Il y a un an, tout réussissait à Huawei. La marque chinoise battait record sur record, profitait d’une excellente côte de popularité et proposait, avec sa gamme P30, ce que la presse du monde entier qualifiait de « meilleur appareil photo dans un smartphone ». Rien ne semblait pouvoir arrêter Huawei, dont la destinée pointait clairement vers le statut de numéro 1 mondial.
Un an plus tard, beaucoup de choses ont changé.
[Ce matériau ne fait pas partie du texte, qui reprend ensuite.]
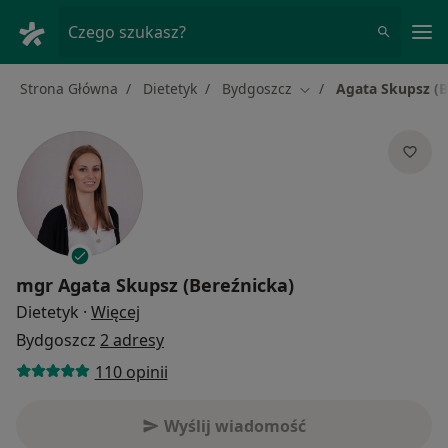
Me
Czego szukasz?
Strona Główna
Dietetyk
Bydgoszcz
Agata Skupsz (B
Zmień miasto
mgr
Agata Skupsz (Bereźnicka)
O specjalizacjach
Dietetyk
·
Więcej
Bydgoszcz
2 adresy
110 opinii
Wyślij wiadomość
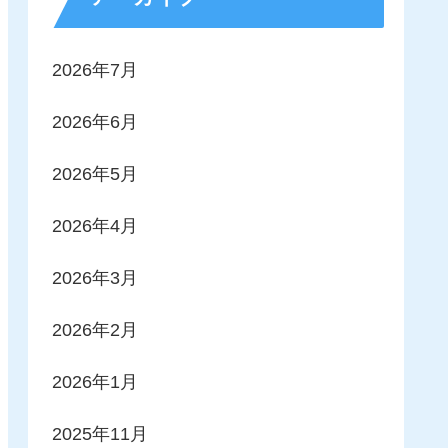
2026年7月
2026年6月
2026年5月
2026年4月
2026年3月
2026年2月
2026年1月
2025年11月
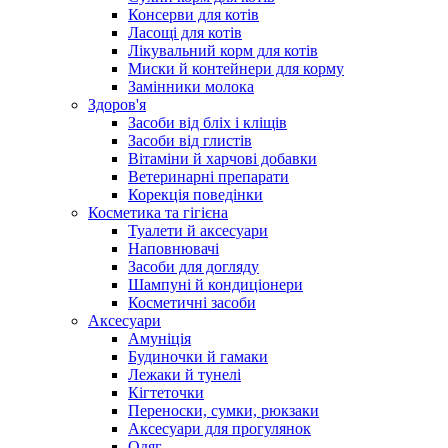
Консерви для котів
Ласощі для котів
Лікувальний корм для котів
Миски й контейнери для корму
Замінники молока
Здоров'я
Засоби від бліх і кліщів
Засоби від глистів
Вітаміни й харчові добавки
Ветеринарні препарати
Корекція поведінки
Косметика та гігієна
Туалети й аксесуари
Наповнювачі
Засоби для догляду
Шампуні й кондиціонери
Косметичні засоби
Аксесуари
Амуніція
Будиночки й гамаки
Лежаки й тунелі
Кігтеточки
Переноски, сумки, рюкзаки
Аксесуари для прогулянок
Одяг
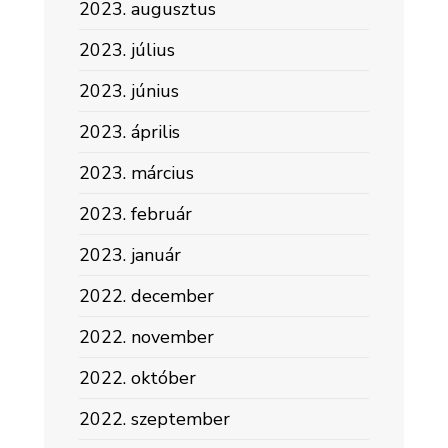
2023. augusztus
2023. július
2023. június
2023. április
2023. március
2023. február
2023. január
2022. december
2022. november
2022. október
2022. szeptember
Inscrit sur liste noire commerciale par les États-Unis en mai 2019, Huawei ne peut plus proposer les services Google sur ses smartphones, ce qui rend de très nombreuses applications incompatibles avec ses nouveaux appareils. Hasard de la malchance, une pandémie s’est abattue sur le monde, empêchant la marque d’organiser sa grande conférence mondiale de reconquête initialement prévue à Paris. À la place, ses nouveaux smartphones, les Huawei P40, ont dû être présentés lors d’un live-stream, ce qui est tout de suite moins sexy.
La veille de cet événement, 01net.com a pu récupérer en avant-première les nouveaux Huawei P40 et Huawei P40 Pro, afin de vous proposer une première prise en main. Un troisième smartphone encore plus élitiste, le Huawei P40 Pro+, est également mis sur le marché. Voilà leurs nouveautés.
Un écran somptueux
Cette année, Huawei décline sa gamme P en trois modèles. En plus du petit P40 (à l’écran non incurvé de 6,1 pouces), on trouve les P40 Pro et P40 Pro+, deux smartphones équipés d’un écran OLED de 6,58 pouces. Petite particularité, ce dernier est incurvé sur les quatre côtés du smartphone, ce qui est une première. Cela donne l’impression de ne tenir qu’un écran en main même si, on préfère vous prévenir, c’est beaucoup moins impressionnant en réalité que sur les photos. On trouve tout de même ce nouveau design assez sublime.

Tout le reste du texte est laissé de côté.